2. Alarm bell too late

Landeskog and center Nathan MacKinnon re-introduced themselves to the series after laboring offensively in Games 2-5. But it was too late. MacKinnon assisted on defenseman Devon Toews’ goal to start the scoring (just 23 seconds into the game). Landeskog and MacKinnon assisted on winger Mikko Rantanen’s power-play goal to tie the score at 2 early in the second. Heck, there was even a signing of winger Andre Burakovsky, who scored his first — and only — goal of the postseason to tie it 3-all. But in the third period, when everything was on the line, the Avalanche’s best players couldn’t will their team to a tying goal. MacKinnon now has all summer to figure out what went wrong.
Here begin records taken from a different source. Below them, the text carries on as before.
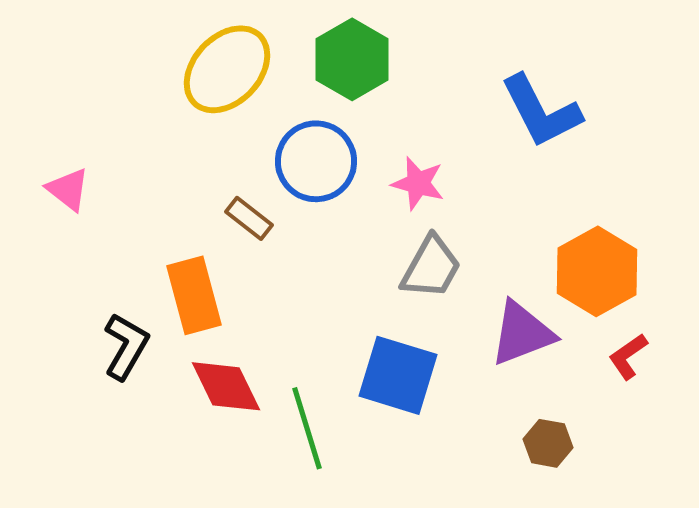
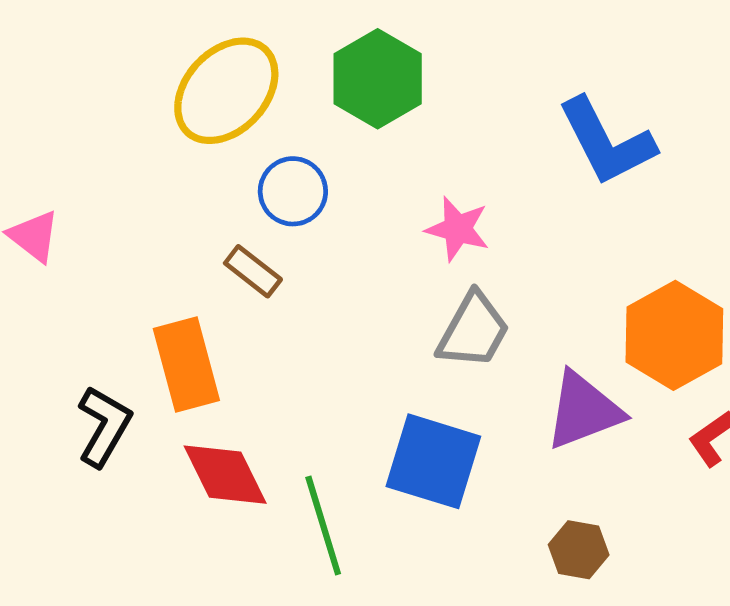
blue circle: (316, 161) -> (293, 191), moved, size x0.7
brown hexagon: (548, 443) -> (579, 550), moved

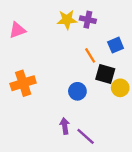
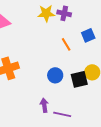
black square: (105, 74) -> (79, 79), moved, turned -30
purple line: (86, 136) -> (62, 114), turned -30

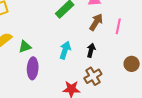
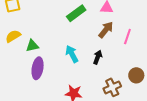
cyan arrow: (65, 50) -> (72, 54), turned -54
brown cross: (93, 76) -> (112, 87), moved

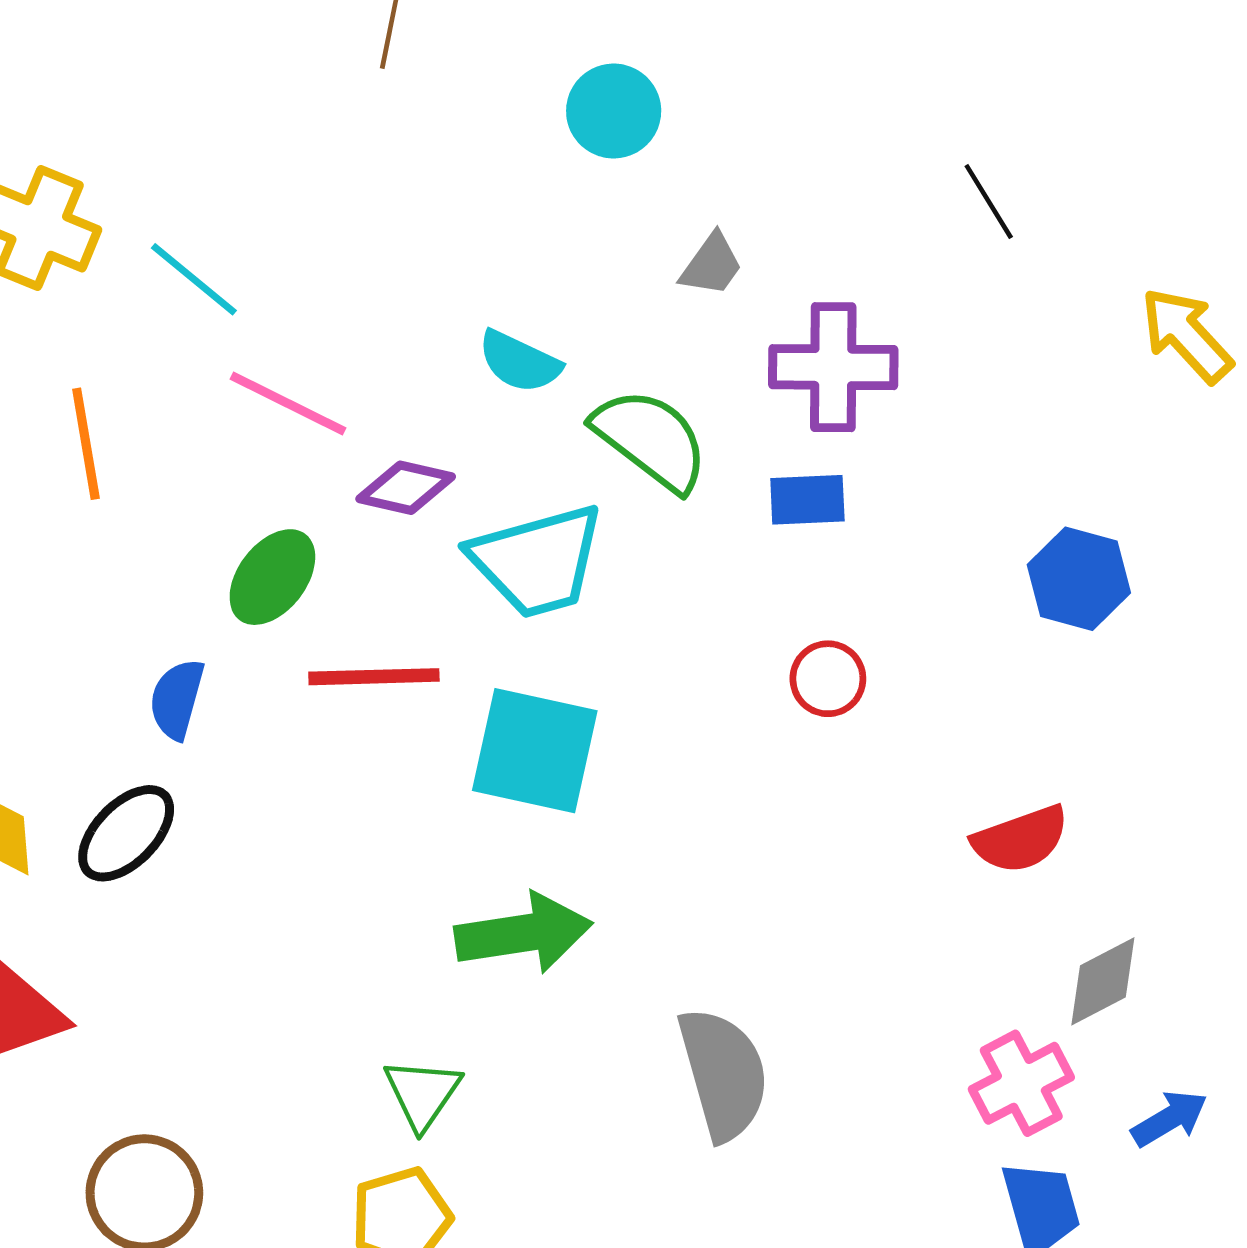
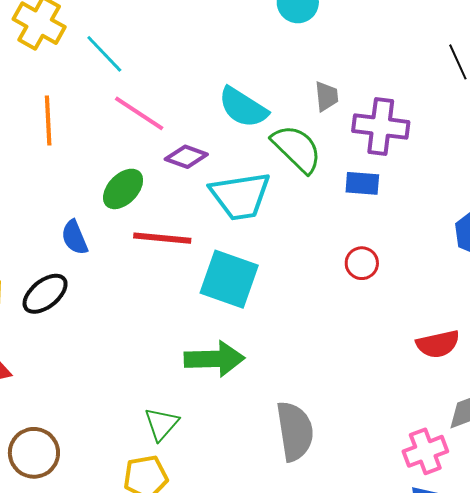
gray trapezoid: (712, 265) -> (327, 96), moved, turned -48
cyan semicircle: (519, 362) -> (243, 107), size x1.4
blue semicircle: (177, 699) -> (75, 237), turned -45

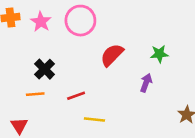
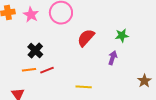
red line: (76, 96) -> (47, 70), moved
yellow line: (94, 119) -> (84, 87), moved

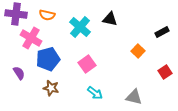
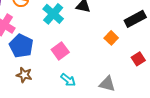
black rectangle: (162, 32) -> (135, 19), size x1.5
blue pentagon: (48, 59) -> (21, 46), turned -30

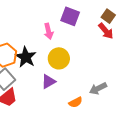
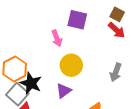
black star: (26, 57) -> (31, 83), moved
gray arrow: (98, 88) -> (116, 72), moved, turned -36

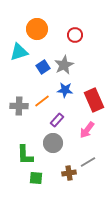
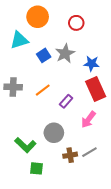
blue star: (65, 90) -> (92, 64), moved
gray cross: (19, 106) -> (13, 87), moved
purple rectangle: (57, 120) -> (66, 101), moved
green L-shape: (25, 155) -> (25, 145), turned -45
brown cross: (69, 173) -> (70, 155), moved

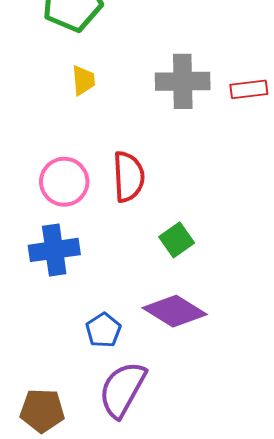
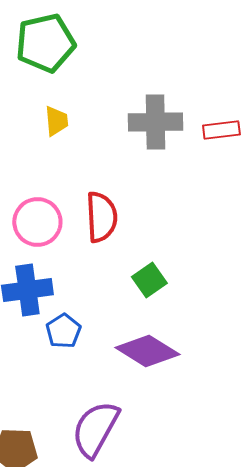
blue pentagon: (103, 330) -> (63, 331), moved

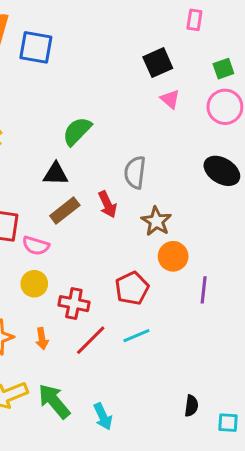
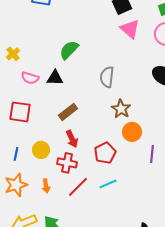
pink triangle: (170, 99) -> (130, 29), size x1.5
red arrow: (107, 204) -> (72, 139), moved
brown rectangle: (65, 211) -> (68, 112), moved
pink semicircle: (36, 246) -> (30, 78), moved

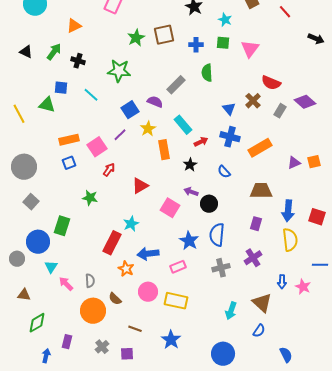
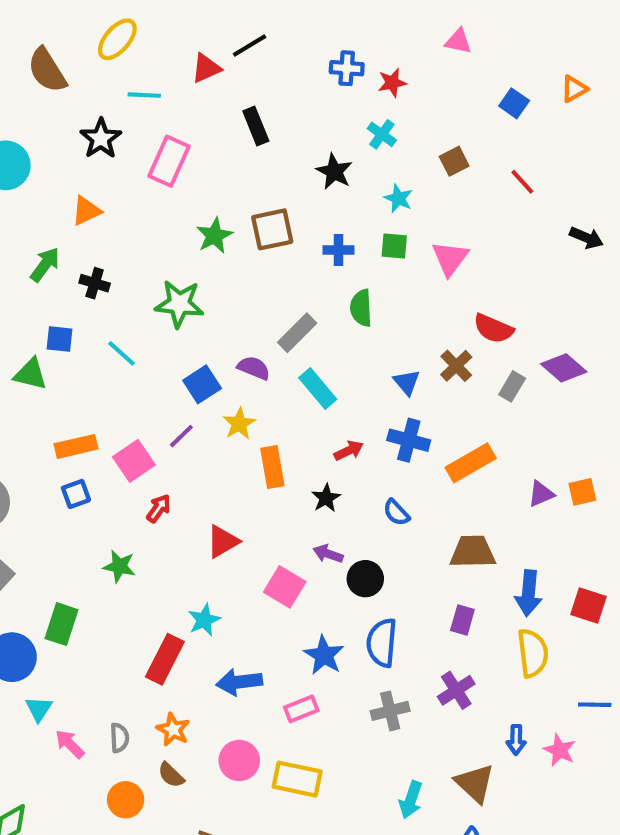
cyan rectangle: (183, 125) -> (318, 389), moved
orange star: (126, 269) -> (173, 730), moved
orange circle: (93, 311) -> (126, 800), size x0.7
The Avalanche needed more performances like they got from winger Brandon Saad, who was opportunistic the entire series (four goals).

3. This was a collapse

Teams with Stanley Cup aspirations don’t lose four consecutive playoff games after leading the series 2-0. Teams that believe they have championship mettle don’t blow a two-goal lead in a critical Game 5 on home ice. And teams confident they are built for any situation don’t lose three games after scoring the first goal. Let’s face it, Avalanche fans, this is a collapse and will leave a mark on MacKinnon, on Landeskog, on Girard, on coach Jared Bednar, on general manager Joe Sakic and the entire organizational ethos. The Avs aren’t at the depths of the early-era Alex Ovechkin Washington Capitals, who failed to make it past the second round until his 10th postseason (won the Cup), but the Avs need to get bigger on defense and deeper at center to beat Vegas next year.